• Exercise brief:
Give again, word for word, each line below starting at the one that contains "Essential cookies only" and ending at the one that contains "platform to make".

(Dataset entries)
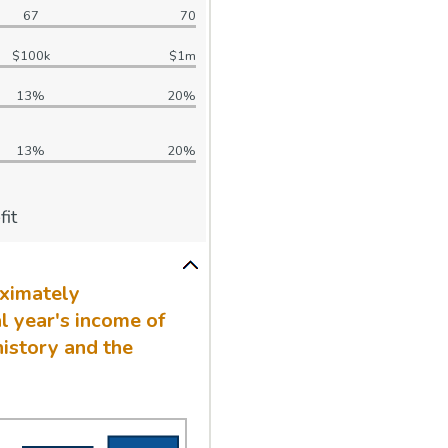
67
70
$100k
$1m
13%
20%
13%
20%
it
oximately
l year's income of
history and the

...

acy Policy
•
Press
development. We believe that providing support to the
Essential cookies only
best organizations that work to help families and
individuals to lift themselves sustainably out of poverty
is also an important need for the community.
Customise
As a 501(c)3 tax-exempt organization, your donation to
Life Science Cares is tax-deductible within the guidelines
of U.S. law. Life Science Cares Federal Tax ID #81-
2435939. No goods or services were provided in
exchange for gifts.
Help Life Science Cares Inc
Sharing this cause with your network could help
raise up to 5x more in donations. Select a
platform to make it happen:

• Result for this exercise:
Essential cookies only
best organizations that work to help families and
individuals to lift themselves sustainably out of poverty
is also an important need for the community.
Customise
As a 501(c)3 tax-exempt organization, your donation to
Life Science Cares is tax-deductible within the guidelines
of U.S. law. Life Science Cares Federal Tax ID #81-
2435939. No goods or services were provided in
exchange for gifts.
Help Life Science Cares Inc
Sharing this cause with your network could help
raise up to 5x more in donations. Select a
platform to make it happen:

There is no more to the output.